Syrian activist (born 1981)

Majd Izzat al-Chourbaji (مجد عزت الشربجي; born 1981) is a Syrian peace activist. In 2015, she was awarded the U.S. State Department's International Women of Courage Award, for her work with women and human rights advocacy in Syria.

==Biography==
Madj Izzat al-Chourbaji was born in 1981 in the town of Darayya, Syria. When she was six months old, her family fled to France to escape violence in the region, but returned in 1991. She graduated from Damascus University with a college degree in French Literature. After college, she worked on an anti-corruption campaign in Damascus suburbs.

==Activism==
When the Arab Spring spilled over into Syria, Chourbaji organized sit-ins calling for the release of political prisoners. She was arrested and suffered from police brutality. Despite her injuries, Chourbaji insisted on peaceful protest. She organized workshops among the prisoners to teach peace building and citizenship. Chourbaji persuaded 150 women detainees to go on a hunger strike to force the regime to present their cases to a judge. Her non-violent tactics eventually secured a hearing in a Damascus court, where she and 83 prisoners were granted release in a prisoner swap with the Syrian opposition. Continued surveillance by Syrian security forces resulted in Chourbaji's flight to neighboring Lebanon as an exile with her three children.

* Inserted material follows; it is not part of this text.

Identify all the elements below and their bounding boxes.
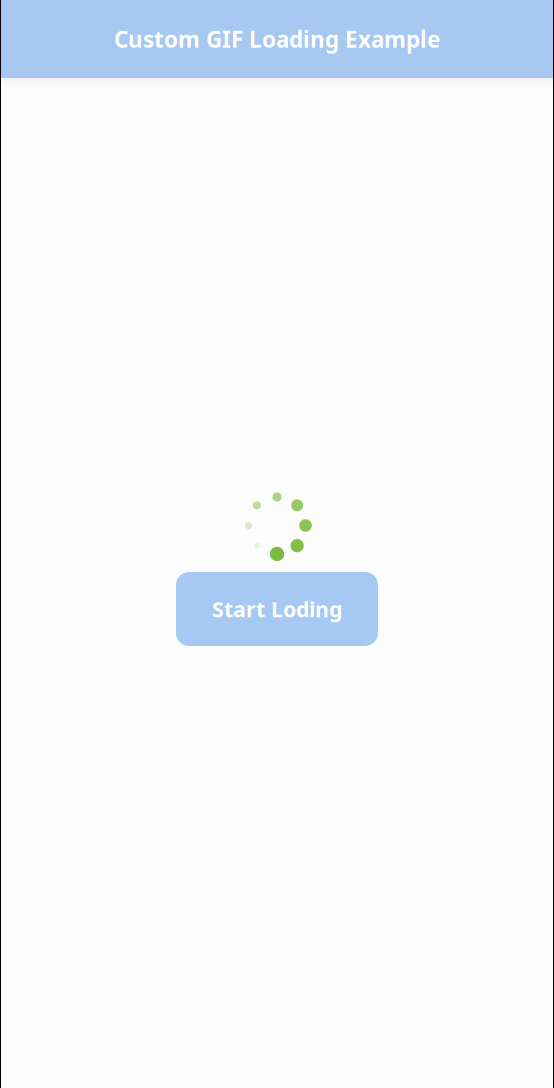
staticText: Start Loding <box>212 595 342 623</box>
button[interactable]: Start Loding <box>176 572 378 646</box>
staticText: Custom GIF Loading Example <box>114 24 440 54</box>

Civil war in Syria has left many women vulnerable as targets of sexual violence and as collateral damage of war. Fleeing to the relative safety of Lebanon is challenging, as some 800,000 refugees have sought asylum there from conflict. Housing is scarce and rent prices are at a premium. There is little or no work available, making the prospect of paying rent difficult for refugees who fled with few material goods. As of January, 2015, the situation has become more difficult, as Lebanon has passed mandatory visa requirements for all Syrians crossing its border.

On 2 January 2014, Chourbaji founded Women Now in Lebanon, a center to administer support for refugee women. They provide training for hairdressing and cosmetology, computers, drawing, embroidery, English and French language study, and knitting in addition to psychological support to women and their children.